Above, Robb Burley, head auctioneer of Burley Auction Gallery, will lead an auction at Centerpoint Station on Saturday, beginning at 10 a.m. Daily Record photos by Lance Winter
Auction of a lifetime
Centerpoint Station’s doors will open one more time Saturday.
The local restaurant, bakery and boutique known for its burgers will hold an auction to sell old signs, advertising and antiques.
For Robb Burley, head auctioneer of Burley Auction Gallery, Saturday will be personal. Burley says he learned about antiques from Centerpoint founder J. Garland Warren, who died on May 3, 2010.
“I came in here to eat before I was in the auction business, long before I was in the auction business,” Burley said. “I used to come in here and look at the signs and everything and I learned a lot from Garland. I learned what was good by looking at his collection and talking to him and especially on the painted furniture and stuff because some of the stuff is early, I mean it's 1718 - 1830s time period.”
Antique signs line the walls inside Centerpoint Station for an auction of founder J. Garland Warren's personal collection.
Centerpoint Station opened its doors in 1993. Cheryl Cuppetilli, Warren’s daughter, said the family bought the land and knew when the timing was right it would be a good place to develop. The family agreed to run the store, adding burgers along the way. Eventually, it grew more popular and added onto the original building.
“I think hands down people loved the atmosphere that the store provided,” said Cuppetilli, who co-owned Centerpoint with her brother Blair Warren. “It kind of provided a kind of yesteryear, old Americana feel. It brought back a lot of memories for people. And the food, it was definitely the most popular burger, I think, for many people. I think many people would agree that we had a really good food."
Centerpoint Station announced its closing in November after nearly 27 years in business with the doors shutting in late December.
“Through the years, I think it had become a popular stop for people traveling, people meeting one another between Austin and San Antonio, family events, and so forth,” Cuppetilli said. “It was quite humbling when we announced that it was just the right time to close for the family. It was humbling to see records of people come out and come to the store and want to get that last meal, and all the stories that they shared online and with us in person was touching. It really helps me learn just how special Centerpoint Station was to people because they had had family experiences and made memories.”

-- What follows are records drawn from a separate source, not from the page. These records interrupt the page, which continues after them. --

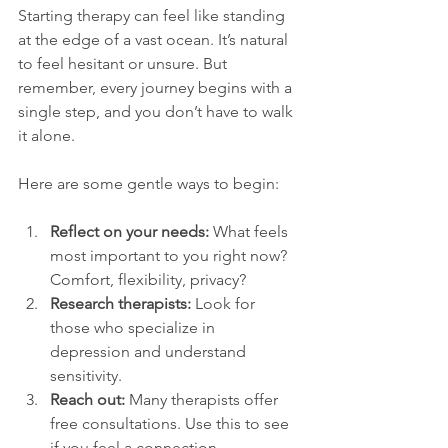
Starting therapy can feel like standing 
at the edge of a vast ocean. It’s natural 
to feel hesitant or unsure. But 
remember, every journey begins with a 
single step, and you don’t have to walk 
it alone.
Here are some gentle ways to begin:
Reflect on your needs:
 What feels 
most important to you right now? 
Comfort, flexibility, privacy?
Research therapists:
 Look for 
those who specialize in 
depression and understand 
sensitivity.
Reach out:
 Many therapists offer 
free consultations. Use this to see 
if you feel a connection.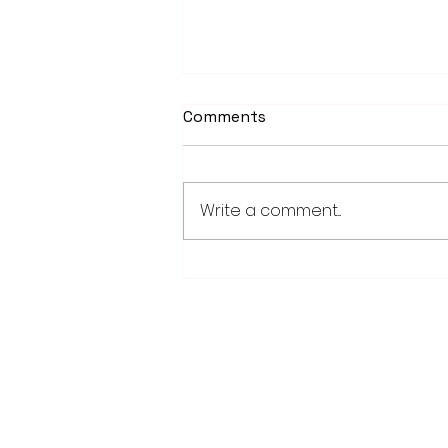
Comments
Write a comment...
PowerOn Midwest shares
information on proposed
projects at open house
28779 Co. Hwy 35
Worthington, MN 56187
(507) 376-6165 (office)
507-372-5962 (US95 Studio)
507.376.9350 (93.5 Rewind FM Stud
info@myradioworks.net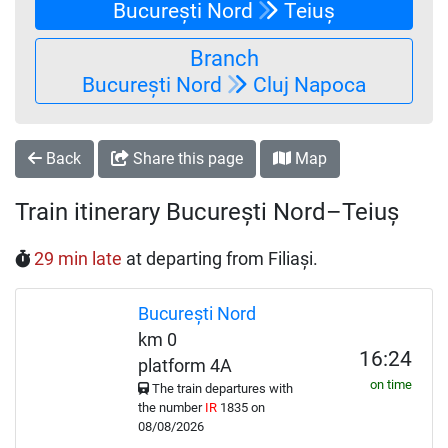
București Nord
Teiuș
Branch
București Nord
Cluj Napoca
Back
Share this page
Map
Train itinerary București Nord–Teiuș
29 min late
at departing from Filiași.
București Nord
km 0
16:24
platform 4A
on time
The train departures with
the number
IR
1835 on
08/08/2026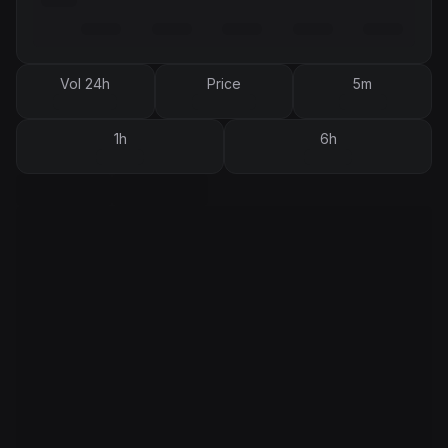
Vol 24h
Price
5m
1h
6h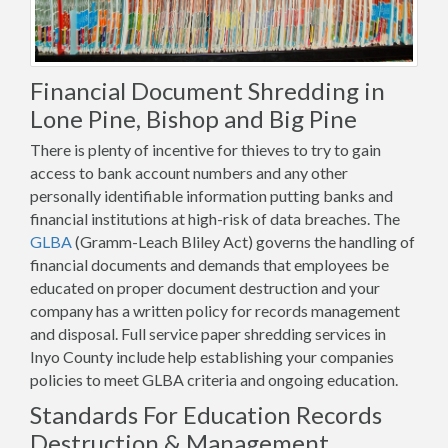
Financial Document Shredding in
Lone Pine, Bishop and Big Pine
There is plenty of incentive for thieves to try to gain
access to bank account numbers and any other
personally identifiable information putting banks and
financial institutions at high-risk of data breaches. The
GLBA
(Gramm-Leach Bliley Act) governs the handling of
financial documents and demands that employees be
educated on proper document destruction and your
company has a written policy for records management
and disposal. Full service paper shredding services in
Inyo County include help establishing your companies
policies to meet GLBA criteria and ongoing education.
Standards For Education Records
Destruction & Management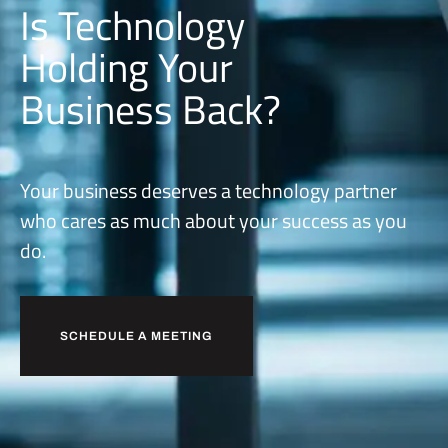
Is Technology
Holding Your
Business Back?
Your business deserves a technology partner
who cares as much about your success as you
do.
SCHEDULE A MEETING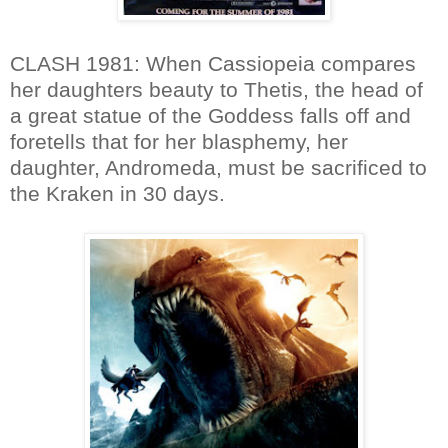
CLASH 1981: When Cassiopeia compares
her daughters beauty to Thetis, the head of
a great statue of the Goddess falls off and
foretells that for her blasphemy, her
daughter, Andromeda, must be sacrificed to
the Kraken in 30 days.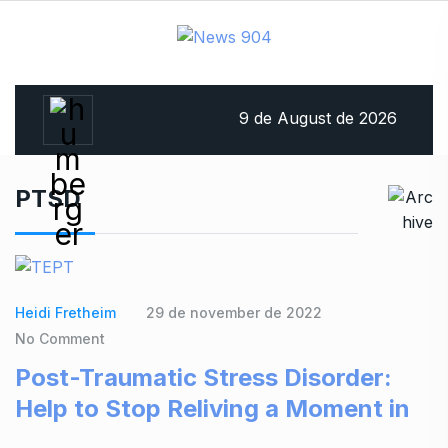
9 de August de 2026
PTSD
Heidi Fretheim
29 de november de 2022
No Comment
Post-Traumatic Stress Disorder:
Help to Stop Reliving a Moment in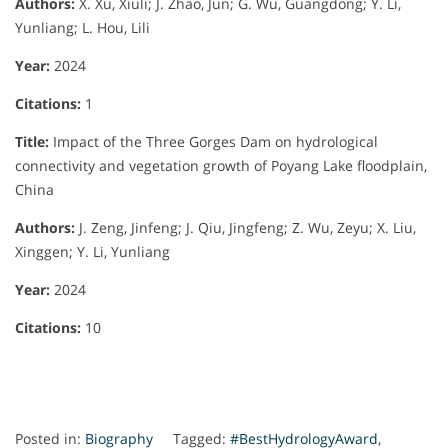
Authors:
X. Xu, Xiuli; J. Zhao, Jun; G. Wu, Guangdong; Y. Li,
Yunliang; L. Hou, Lili
Year:
2024
Citations:
1
Title:
Impact of the Three Gorges Dam on hydrological
connectivity and vegetation growth of Poyang Lake floodplain,
China
Authors:
J. Zeng, Jinfeng; J. Qiu, Jingfeng; Z. Wu, Zeyu; X. Liu,
Xinggen; Y. Li, Yunliang
Year:
2024
Citations:
10
Posted in:
Biography
Tagged:
#BestHydrologyAward
,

Items from Centerpoint Station founder J. Garland Warren's collection are set for an auction on Saturday.
Thursday morning Burley’s crew was still setting up items for the auction, which features porcelain signs, gas and oil signs, antique soda signs, antique vending machines, painted wood furniture and country store counters. A preview will be held Friday inside the building at 3946 S. Interstate 35 from 10 a.m.- 6 p.m.
Burley says he expects to be calling Saturday’s auction for 8 hours with at least 750 items set to be sold.
“This is a guy's lifelong collection and he's a local guy,” Burley said. “This is going to have much more of a personal tie. People came in here to eat and saw this sign and plus people knew Garland. So I think it's a much more personal thing than a normal sale, and it's very seldom you see this size of collection from just one person coming to market. It doesn't happen very often.”